If the majority valid standby nodes timeout without a promotion: This means that the majority of the standby nodes were following the same primary, the primary is not reachable, and therefore the standby nodes are not replicating for the given timeout, and no failover is going on, in this case the monitor executes repmgr promote.
An attempt to follow a new primary is made if there is only one primary reachable: If there is a running primary, which is not upstream of a standby node, the monitor tries to fix the upstream with repmgr follow. This can fail if this is not a valid primary for this node or if the replication slot has already been deleted (default 3h after the standby stopped replicating).

Configuring a9s PostgreSQL Failover Monitor

postgresql-info-webservice.enable_failover_monitoring the failover monitor is enabled by default, but it is possible to disable configuring this property in the service instance ops file to set the property postgresql-info-webservice.enable_failover_monitoring under the postgresql-ha job properties.
postgresql-info-webservice.promotion_monitor.timeout the time that the monitor waits to try to promote a standby after it stops replicating from the primary and no primary is available. This property is under the postgresql-ha job properties that can be configured via the service instance ops file.
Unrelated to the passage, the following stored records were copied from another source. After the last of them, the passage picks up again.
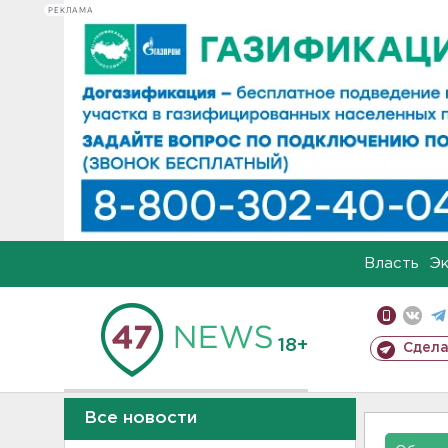
РЕКЛАМА
Власть
Э
18+
Сдела
Все новости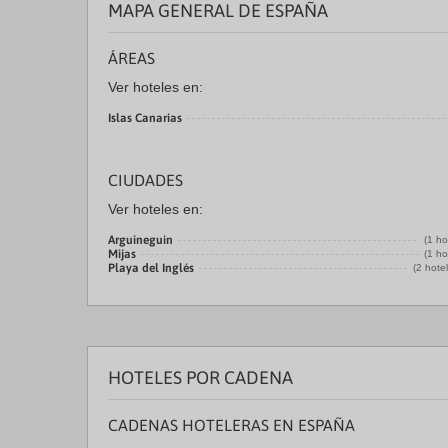
MAPA GENERAL DE ESPAÑA
ÁREAS
Ver hoteles en:
Islas Canarias
CIUDADES
Ver hoteles en:
Arguineguin
(1 ho
Mijas
(1 ho
Playa del Inglés
(2 hote
HOTELES POR CADENA
CADENAS HOTELERAS EN ESPAÑA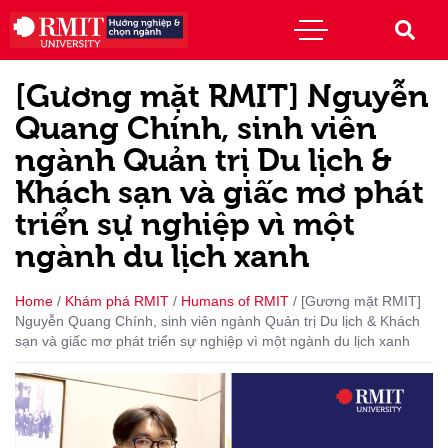
[Gương mặt RMIT] Nguyễn
Quang Chính, sinh viên
ngành Quản trị Du lịch &
Khách sạn và giấc mơ phát
triển sự nghiệp vì một
ngành du lịch xanh
Home
/
Khám phá RMIT
/
Humans of RMIT
/
[Gương mặt RMIT]
Nguyễn Quang Chính, sinh viên ngành Quản trị Du lịch & Khách
sạn và giấc mơ phát triển sự nghiệp vì một ngành du lịch xanh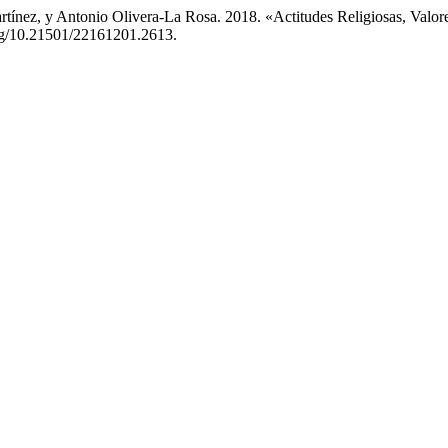
artínez, y Antonio Olivera-La Rosa. 2018. «Actitudes Religiosas, Val
org/10.21501/22161201.2613.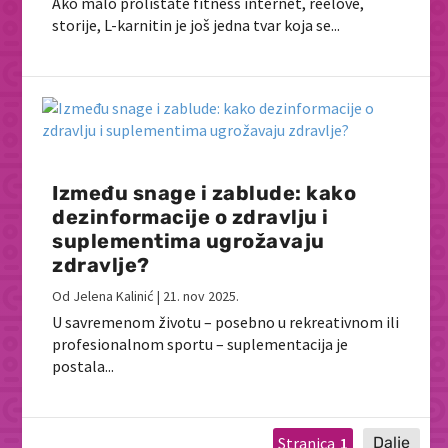
Ako malo prolistate fitness internet, reelove,
storije, L-karnitin je još jedna tvar koja se...
Između snage i zablude: kako
dezinformacije o zdravlju i
suplementima ugrožavaju
zdravlje?
Od
Jelena Kalinić
|
21. nov 2025.
U savremenom životu – posebno u rekreativnom ili
profesionalnom sportu – suplementacija je
postala...
1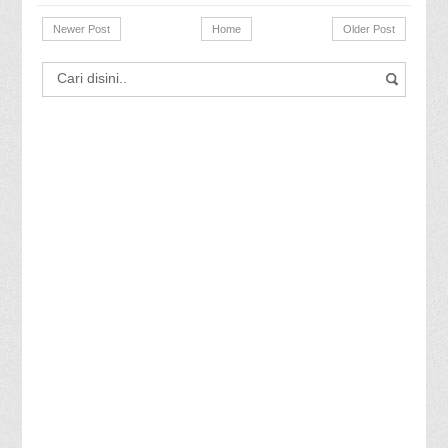
Newer Post
Home
Older Post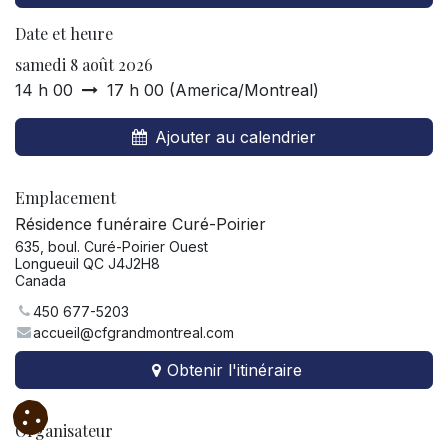
Date et heure
samedi 8 août 2026
14 h 00
17 h 00
(
America/Montreal
)
Ajouter au calendrier
Emplacement
Résidence funéraire Curé-Poirier
635, boul. Curé-Poirier Ouest
Longueuil QC J4J2H8
Canada
450 677-5203
accueil@cfgrandmontreal.com
Obtenir l'itinéraire
Organisateur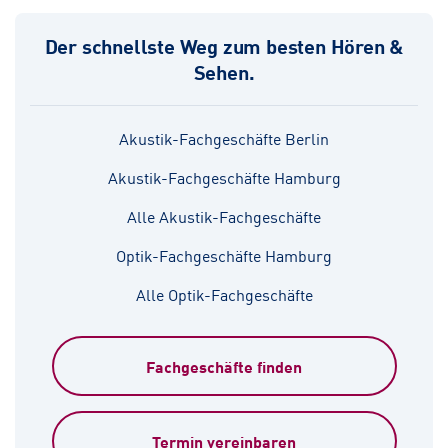
Der schnellste Weg zum besten Hören &
Sehen.
Akustik-Fachgeschäfte Berlin
Akustik-Fachgeschäfte Hamburg
Alle Akustik-Fachgeschäfte
Optik-Fachgeschäfte Hamburg
Alle Optik-Fachgeschäfte
Fachgeschäfte finden
Termin vereinbaren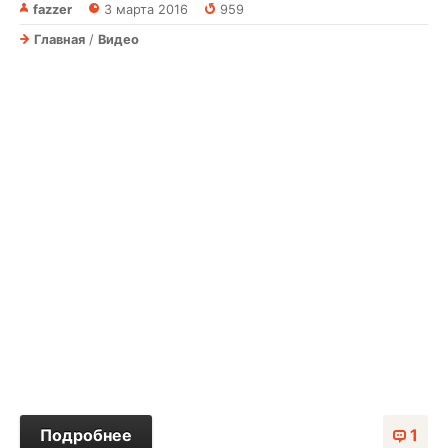
fazzer
3 марта 2016
959
Главная
/
Видео
Подробнее
1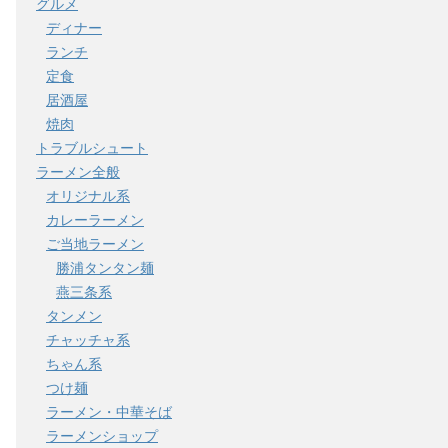
グルメ
ディナー
ランチ
定食
居酒屋
焼肉
トラブルシュート
ラーメン全般
オリジナル系
カレーラーメン
ご当地ラーメン
勝浦タンタン麺
燕三条系
タンメン
チャッチャ系
ちゃん系
つけ麺
ラーメン・中華そば
ラーメンショップ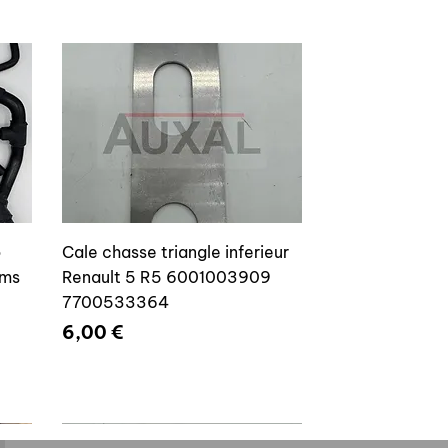
o
Cale chasse triangle inferieur
ams
Renault 5 R5 6001003909
7700533364
Prix
6,00 €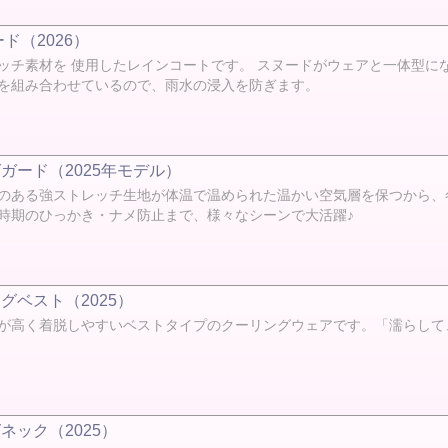
ド（2026）
ッチ素材を 使用したレインコートです。 スヌードがウェアと一体型に
を組み合わせているので、雨水の浸入を防ぎます。
ガード（2025年モデル）
のある強ストレッチ生地が体温で温められた温かい空気層を保つから、
時期のひっかき・ナメ防止まで、様々なシーンで大活躍♪
ベスト（2025）
が高く着脱しやすいベストタイプのクーリングウェアです。「濡らして、
ック（2025）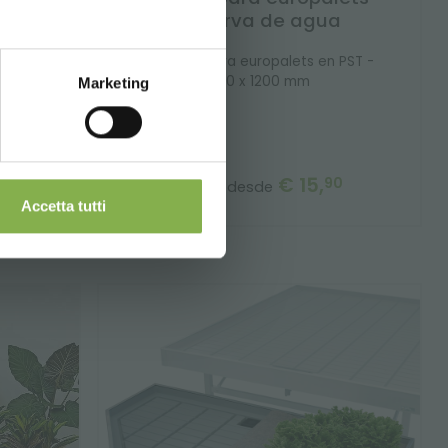
Reserva de agua
poner
Bandeja para europalets en PST -
 como
800 x 1200 mm
Marketing
. Ideal
€ 15,
0
90
precio desde
Accetta tutti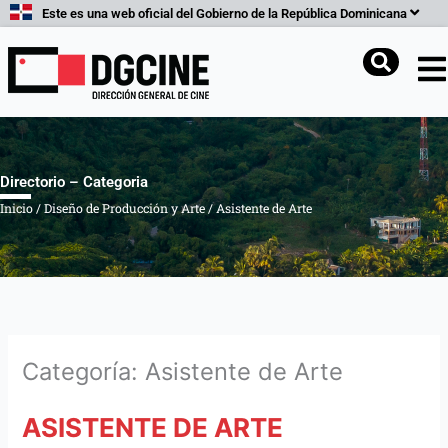
Ir
Este es una web oficial del Gobierno de la República Dominicana
al
contenido
Buscar
Directorio – Categoria
Inicio
/
Diseño de Producción y Arte
/
Asistente de Arte
Categoría: Asistente de Arte
ASISTENTE DE ARTE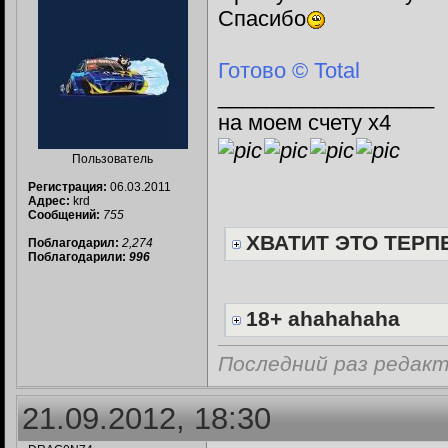
Спасибо
Готово © Total
__________________
на моем счету х4
Пользователь
Регистрация:
06.03.2011
Адрес:
krd
Сообщений:
755
ХВАТИТ ЭТО ТЕРПЕ
Поблагодарил:
2,274
Поблагодарили:
996
18+ ahahahaha
Последний раз редакти
21.09.2012, 18:30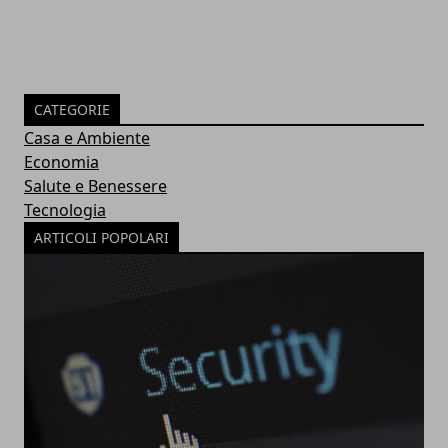
CATEGORIE
Casa e Ambiente
Economia
Salute e Benessere
Tecnologia
ARTICOLI POPOLARI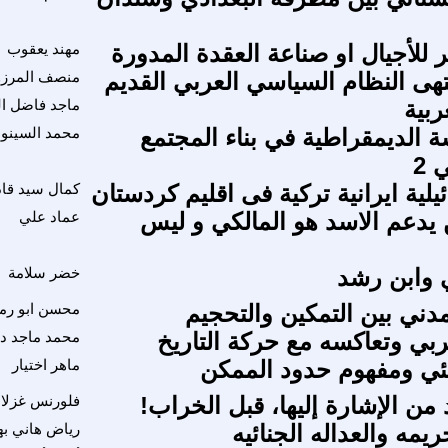
ر للأجيال او صناعة العقدة المدورة
مهند يعقوب
نتهى النظام السياسي العربي القديم
منصف المرز
ربية
ماجد فاضل ال
ة الديمقراطية في بناء المجتمع
محمد السينو
 2
لیة ایرانیة ترکیة فی اقلیم کردستان
كمال سيد قاد
 يدعم الاسد هو المالكي و ليس
عماد علي
ي وابن رشد
خضر سلامة
مدني بين التمكين والتحجيم
محسن ابو رم
ربي وتعاكسه مع حركة التاريخ
محمد ماجد دي
بيئي ومفهوم حدود الممكن
ماهر اختيار
من الإشارة إليها، قبل الخراب!
فلورنس غزلا
يمه والعداله الجنائيه
رياض هاني به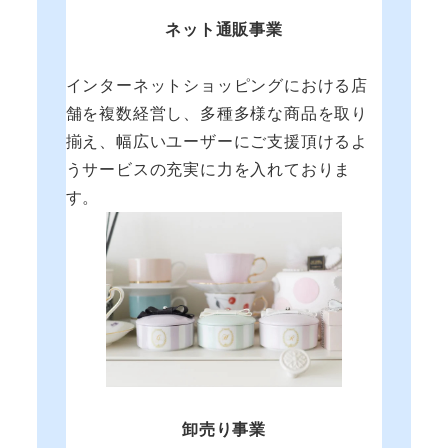
ネット通販事業
インターネットショッピングにおける店
舗を複数経営し、多種多様な商品を取り
揃え、幅広いユーザーにご支援頂けるよ
うサービスの充実に力を入れておりま
す。
卸売り事業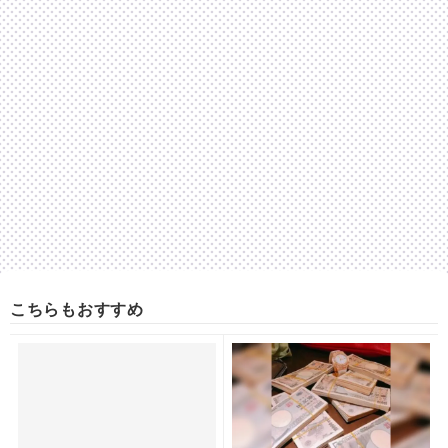
こちらもおすすめ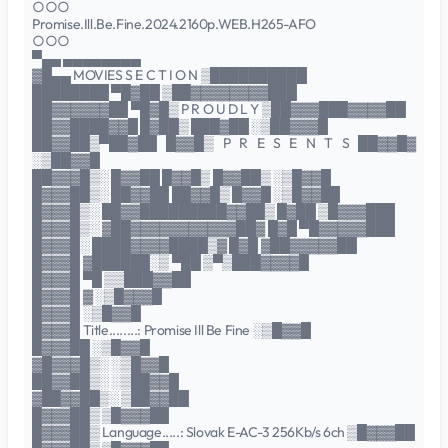
○○○
Promise.Ill.Be.Fine.2024.2160p.WEB.H265-AFO
○○○
▀▄▄ ▄▄▄▄▄▄▄▄
▓█▄▄ MOVIES S E C T I O N ▒██████████
████████ ▀█▓██ ▒██▓▓▓▓▓▓▓▓███
██▓▓▓▓▓▓██ ▀█▓█▒ P R O U D L Y ▒██▓▓▓███▓▓▓▓██
██▓▓████▓▓█ █▓██▒ ███▓██ ░▒██▓▓▓█
██▓▓██▒▀██▓██ █▓▓█▒ P R E S E N T S ██▓▓█▓
░▒██▓▓█
██▓▓▓█▒░ █▓▓██ █▓▓█▒ █▓▓██▒ ░▒█▓▓█
█▓▓▓██▒░ ██▓▓██ ██▓▓█▒ █▓▓█ ░▒█▓▓██
█▓▓▓█▒░ ██▓▓█████████▓▓██▒ █▓██ ▒█▓▓▓███
█▓▓▓█▒░ ▓██▓▓▓▓▓▓▓▓▓▓▓██▓ █▓█ ▀█▓▓▓▓▓███
█▓▓▓█░ ████▓▓▓▓████▒▓ █▓█ ▓██▓▓▓▓▓██
█▓▓▓█ ▓██████░▒ ▀██ ▒▀▒███▓▓▓▓█
█▓▓▓█ ▀█ ▒▒███▓▓██
█▓▓▓█ ▓ ░▒█▓▓▓█
█▓▓▓█ ░▒█▓▓█
█▓▓▓█ Title........: Promise Ill Be Fine ░▒█▓▓█
█▓▓▓██ ░▒█▓▓█
▓█▓▓▓█▒░ ░▒█▓▓█
██▓▓██▒░ ░▒██▓▓█
▓██▓▓██▒░ ▒██▓▓██
█▓▓▓██▒ ▒█▓▓▓██
█▓▓▓██▒ Language.....: Slovak E-AC-3 256Kb/s 6ch ▒█▓▓▓██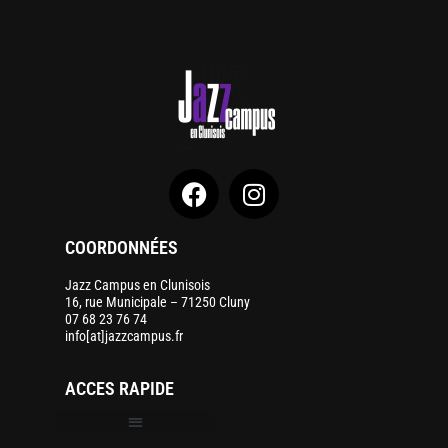
COORDONNÉES
Jazz Campus en Clunisois
16, rue Municipale – 71250 Cluny
07 68 23 76 74
info[at]jazzcampus.fr
ACCES RAPIDE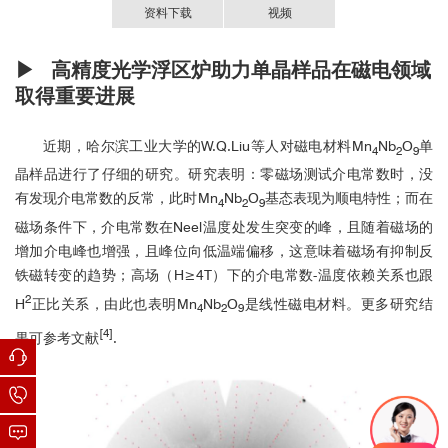
资料下载
视频
▶ 高精度光学浮区炉助力单晶样品在磁电领域
单晶生长利器：高质量单晶生长设备介绍
国内合作用户，排名不分先后
高精度光学浮区法单晶炉-中文资料.PDF
Evidence of linear magnetoelectric effect in Mn
Nb
O
single
4
2
9
取得重要进展
crystal,
Journal of Alloys and Compounds
, Volume
北京大学
886,2021,161272,ISSN 0925-8388.
近期，哈尔滨工业大学的W.Q.Liu等人对磁电材料Mn
Nb
O
单
Enhanced stability of floating-zone by modifying its liquid
4
2
9
武汉大学
wetting ability and fluidity for YBa
Cu
O
crystal
晶样品进行了仔细的研究。研究表明：零磁场测试介电常数时，没
2
3
7-δ
有发现介电常数的反常，此时Mn
Nb
O
基态表现为顺电特性；而在
growth,
Ceramics International
，Volume 47, Issue 4, 15
4
2
9
February 2021, Pages 5495-5501.
中科院物理所
磁场条件下，介电常数在Neel温度处发生突变的峰，且随着磁场的
Ultralow-temperature heat transport in the quantum spin liquid
增加介电峰也增强，且峰位向低温端偏移，这意味着磁场有抑制反
candidate Ca
Cr
O
with a bilayer kagome
吉林大学
铁磁转变的趋势；高场（H≥4T）下的介电常数-温度依赖关系也跟
10
7
28
lattice,
PHYSICAL REVIEW B
97, 104413 (2018).
2
H
正比关系，由此也表明Mn
Nb
O
是线性磁电材料。更多研究结
4
2
9
光学浮区法生长掺铟氧化镓单晶及其性能,
硅酸盐学报
Vol.
中科院硅酸盐所
[4]
果可参考文献
.
45，No. 4，April，2017，P548-P552.
High quality(InNb)0.1Ti0.9O2 single crystal grown using optical
哈尔滨工业大学
floating zone method,
Journal of Crystal Growth
446(2016)74–
78.
上海大学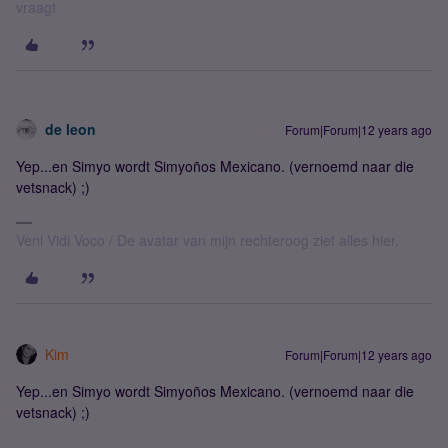
vraagt
de leon
Forum|Forum|12 years ago
Yep...en Simyo wordt Simyoños Mexicano. (vernoemd naar die
vetsnack) ;)
Veni Vidi Voco / De avatar van mijn rechteroog ziet alles hier.
Kim
Forum|Forum|12 years ago
Yep...en Simyo wordt Simyoños Mexicano. (vernoemd naar die
vetsnack) ;)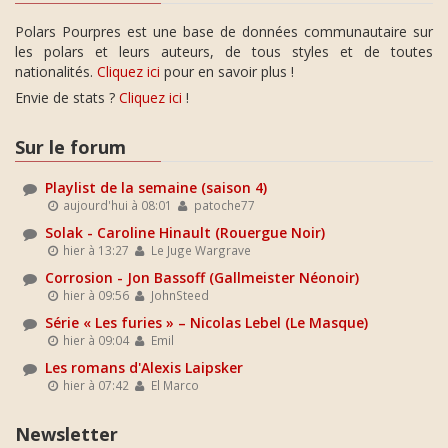
Polars Pourpres est une base de données communautaire sur
les polars et leurs auteurs, de tous styles et de toutes
nationalités.
Cliquez ici
pour en savoir plus !
Envie de stats ?
Cliquez ici
!
Sur le forum
Playlist de la semaine (saison 4)
aujourd'hui à 08:01
patoche77
Solak - Caroline Hinault (Rouergue Noir)
hier à 13:27
Le Juge Wargrave
Corrosion - Jon Bassoff (Gallmeister Néonoir)
hier à 09:56
JohnSteed
Série « Les furies » – Nicolas Lebel (Le Masque)
hier à 09:04
Emil
Les romans d'Alexis Laipsker
hier à 07:42
El Marco
Newsletter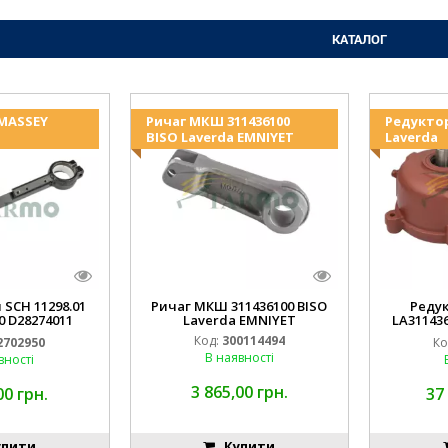
КАТАЛОГ
 MASSEY
Ричаг МКШ 311436100
Редукто
BISO Laverda EMNIYET
Laverda
 SCH 11298.01
Ричаг МКШ 311436100 BISO
Реду
0 D28274011
Laverda EMNIYET
LA31143
IYET
Lav
Код:
300114494
2702950
Ко
В наявності
вності
3 865,00 грн.
00 грн.
37
пити
Купити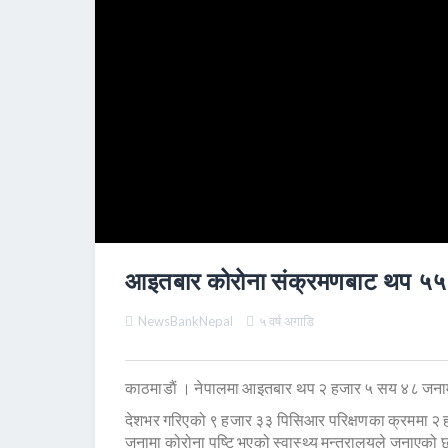
आइतबार कोरोना संक्रमणबाट थप ५५ ज
NewsBankNepal
५ वर्ष अगाडि
काठमाडाैं । नेपालमा आइतबार थप २ हजार ५ सय ४८ जनामा
देशभर गरिएको ९ हजार ३३ पिसिआर परिक्षणका क्रममा २ 
जनामा कोरोना पुष्टि भएको स्वास्थ्य मन्त्रालयले जनाएको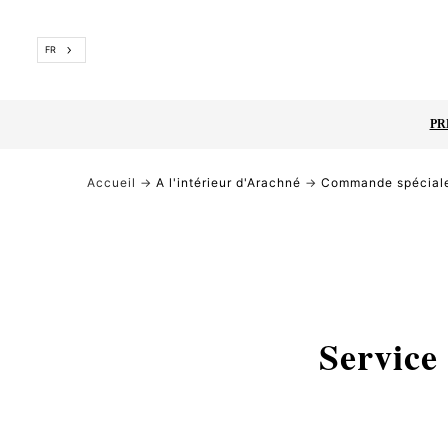
Passer
FR
PR
Accueil
→
A l'intérieur d'Arachn
é
→
Commande spéciale
Service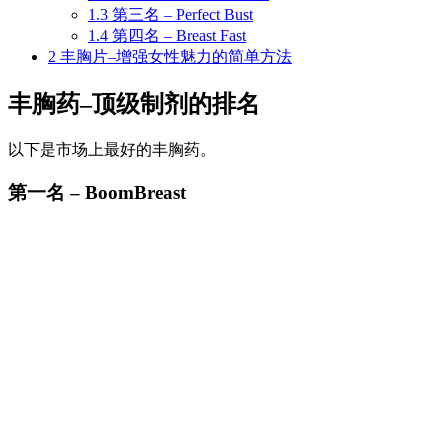
1.3
第三名 – Perfect Bust
1.4
第四名 – Breast Fast
2
丰胸片–增强女性魅力的简单方法
丰胸药–顶级制剂的排名
以下是市场上最好的丰胸药。
第一名 – BoomBreast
Parameters Influence on the Promotion Process

Before starting to promote a new primary, repmngr will try to connect to the current primary node. When it reaches timeout (reconnect_interval*reconnect_attempts), standby nodes start electing a new primary.

repmgr uses postgresql-ha.cluster.status.reconnect_interval and tries to reconnect every 5 seconds to the latest primary before starting the promotion process.
repmgr uses postgresql-ha.cluster.status.reconnect_attempts and makes 6 attempts to reconnect to the latest primary before starting the promotion process.